A physically indexed CPU cache is designed such that addresses in adjacent physical memory blocks take different positions (“cache lines”) in the cache, but this is not the case when it comes to virtual memory; when virtually adjacent but not physically adjacent memory blocks are allocated, they could potentially both take the same position in the cache. Coloring is a technique implemented in memory management software, which solves this problem by selecting pages that do not contend with neighbor pages.
Physical memory pages are “colored” so that pages with different “colors” have different positions in CPU cache memory. When allocating sequential pages in virtual memory for processes, the kernel collects pages with different “colors” and maps them to the virtual memory. In this way, sequential pages in virtual memory do not contend for the same cache line.
Page coloring is a software technique that controls the mapping of physical memory pages to a processor’s cache blocks. Memory pages that map to the same cache blocks are assigned the same color (as illustrated by Figure 1).
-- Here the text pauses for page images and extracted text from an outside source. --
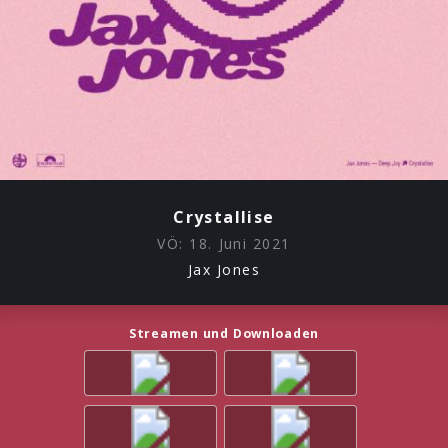
Crystallise
VÖ:
18. Juni 2021
Jax Jones
Streamen und Downloaden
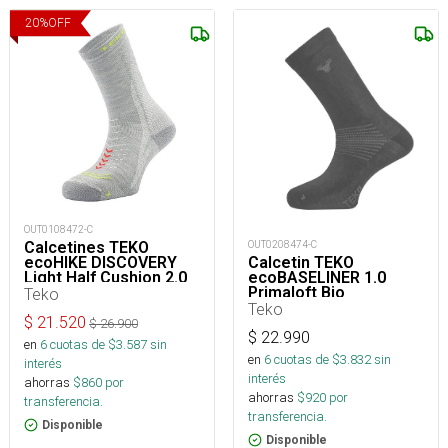
20
%
OFF
OUT0108472-C
Calcetines TEKO
OUT0208474-C
ecoHIKE DISCOVERY
Calcetin TEKO
Light Half Cushion 2.0
ecoBASELINER 1.0
Primaloft Bio
Teko
Teko
$
21.520
$
26.900
$
22.990
en
6
cuotas de $
3.587
sin
en
6
cuotas de $
3.832
sin
interés
interés
ahorras
$
860
por
ahorras
$
920
por
transferencia.
transferencia.
Disponible
Disponible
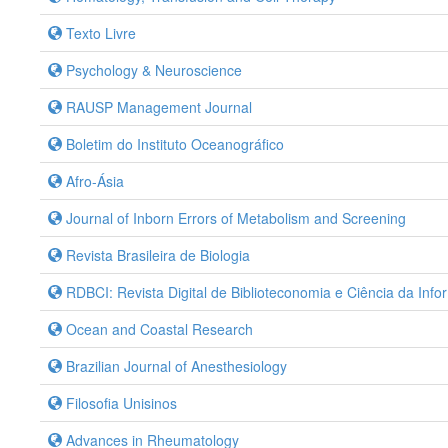
Texto Livre
Psychology & Neuroscience
RAUSP Management Journal
Boletim do Instituto Oceanográfico
Afro-Ásia
Journal of Inborn Errors of Metabolism and Screening
Revista Brasileira de Biologia
RDBCI: Revista Digital de Biblioteconomia e Ciência da Inf
Ocean and Coastal Research
Brazilian Journal of Anesthesiology
Filosofia Unisinos
Advances in Rheumatology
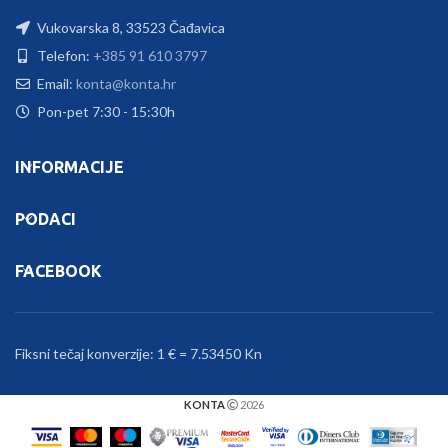
Vukovarska 8, 33523 Čađavica
Telefon:
+385 91 610 3797
Email:
konta@konta.hr
Pon-pet 7:30 - 15:30h
INFORMACIJE
PODACI
FACEBOOK
Fiksni tečaj konverzije: 1 € = 7.53450 Kn
KONTA
2026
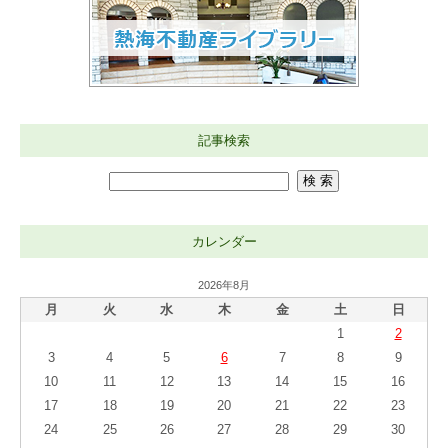
記事検索
カレンダー
2026年8月
月
火
水
木
金
土
日
1
2
3
4
5
6
7
8
9
10
11
12
13
14
15
16
17
18
19
20
21
22
23
24
25
26
27
28
29
30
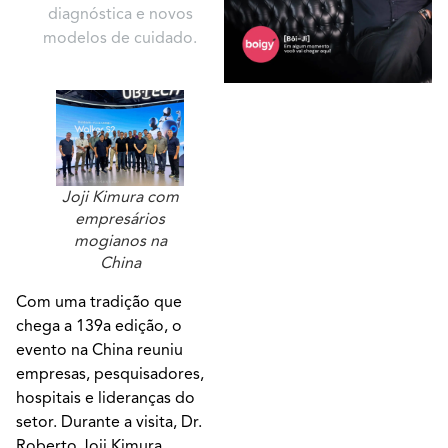
diagnóstica e novos
modelos de cuidado.
Joji Kimura com
empresários
mogianos na
China
Com uma tradição que
chega a 139a edição, o
evento na China reuniu
empresas, pesquisadores,
hospitais e lideranças do
setor. Durante a visita, Dr.
Roberto Joji Kimura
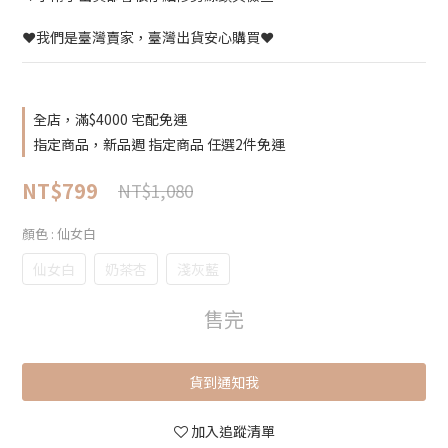
❤️我們是臺灣賣家，臺灣出貨安心購買❤️
全店，滿$4000 宅配免運
指定商品，新品週 指定商品 任選2件免運
NT$799
NT$1,080
顏色
: 仙女白
仙女白
奶茶杏
淺灰藍
售完
貨到通知我
加入追蹤清單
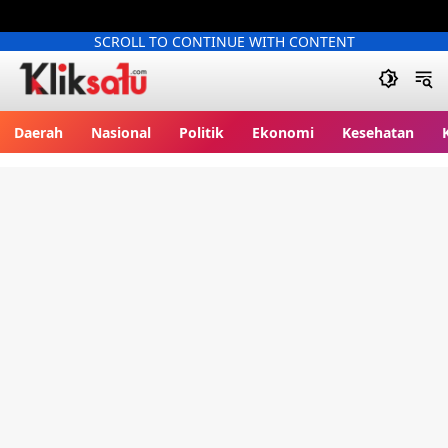
SCROLL TO CONTINUE WITH CONTENT
Kliksatu.com
Daerah
Nasional
Politik
Ekonomi
Kesehatan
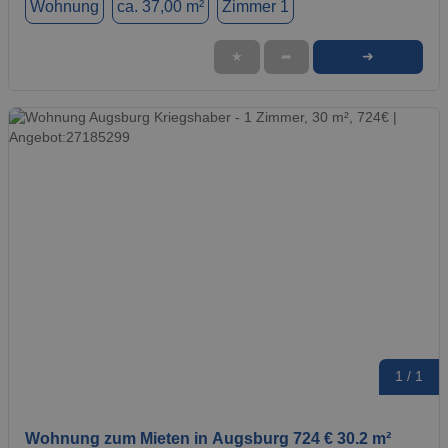
Wohnung
ca. 37,00 m²
Zimmer 1
➜
★
➦
1 / 1
Wohnung zum Mieten in Augsburg 724 € 30.2 m²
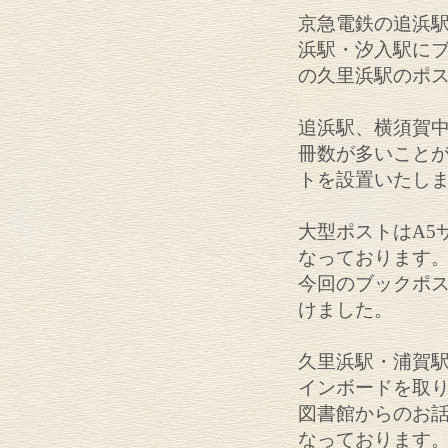
京急電鉄の追浜駅
浜駅・汐入駅にブ
の久里浜駅のポス
追浜駅、横須賀
冊数が多いこと
トを設置いたし
大型ポストはA5
なっております
今回のブックポ
けました。
久里浜駅・浦賀
インボードを取
図書館からのお
なっております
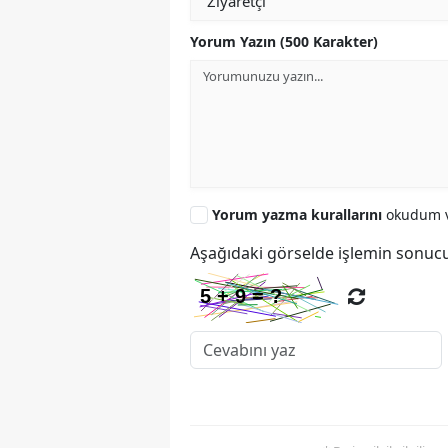
Yorum Yazın (500 Karakter)
Yorum yazma kurallarını
okudum v
Aşağıdaki görselde işlemin sonucu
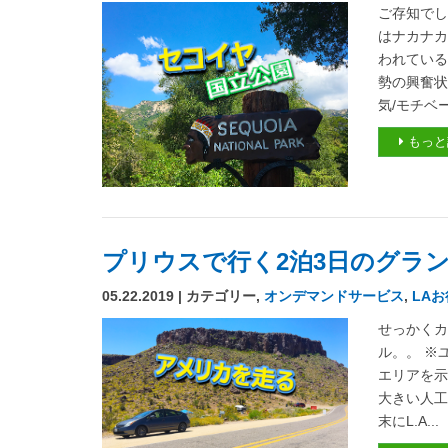
ご存知でし
はナカナカ
われている
勢の興奮状
気/モチベー
もっと
プリウスで行く2泊3日のグラ
05.22.2019 | カテゴリー,
オンデマンドサービス
,
LA
せっかく
ル。。 ※
エリアを示
大きい人工
末にL.A...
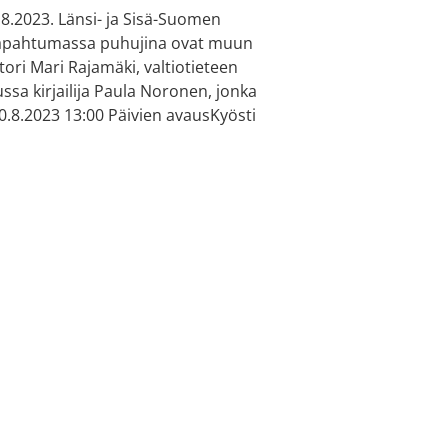
1.8.2023. Länsi- ja Sisä-Suomen
 tapahtumassa puhujina ovat muun
ri Mari Rajamäki, valtiotieteen
ssa kirjailija Paula Noronen, jonka
.8.2023 13:00 Päivien avausKyösti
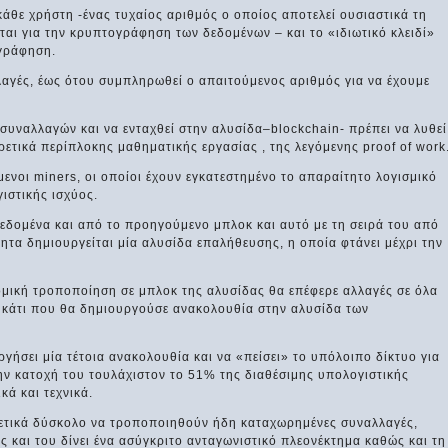
 κάθε χρήστη -ένας τυχαίος αριθμός ο οποίος αποτελεί ουσιαστικά τη
ται για την κρυπτογράφηση των δεδομένων – και το «ιδιωτικό κλειδί»
ογράφηση.
αλλαγές, έως ότου συμπληρωθεί ο απαιτούμενος αριθμός για να έχουμε
συναλλαγών και να ενταχθεί στην αλυσίδα–blockchain- πρέπει να λυθεί
ρετικά περίπλοκης μαθηματικής εργασίας , της λεγόμενης proof of work
ενοι miners, οι οποίοι έχουν εγκατεστημένο το απαραίτητο λογισμικό
ιστικής ισχύος.
δεδομένα και από το προηγούμενο μπλοκ και αυτό με τη σειρά του από
τα δημιουργείται μία αλυσίδα επαλήθευσης, η οποία φτάνει μέχρι την
ομική τροποποίηση σε μπλοκ της αλυσίδας θα επέφερε αλλαγές σε όλα
, κάτι που θα δημιουργούσε ανακολουθία στην αλυσίδα των
ργήσει μία τέτοια ανακολουθία και να «πείσει» το υπόλοιπο δίκτυο για
την κατοχή του τουλάχιστον το 51% της διαθέσιμης υπολογιστικής
κά και τεχνικά.
αιρετικά δύσκολο να τροποποιηθούν ήδη καταχωρημένες συναλλαγές,
ς και του δίνει ένα ασύγκριτο ανταγωνιστικό πλεονέκτημα καθώς και τη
Without specific hardware support to control cache sharing, the operating system’s only recourse in a physically addressed cache is to control the virtual to physical mappings used by individual processes. Traditional page coloring [Taylor 1990] attempts to ensure that contiguous pages in virtual memory are allocated to physical pages that will be spread across the cache. In order to accomplish this, contiguous pages of physical memory are allocated different colors and contiguous virtual pages are guaranteed to be assigned distinct colors
A virtual memory subsystem that lacks cache coloring is less deterministic with regards to cache performance, as differences in page allocation from one program run to the next can lead to large differences in program performance.
A different use of page coloring also allows the operating system to restrict a process’s
accesses so that it utilizes only a subset of the cache. The shared cache space can thereby be partitioned among multiple simultaneously executing applications on a multi-core platform.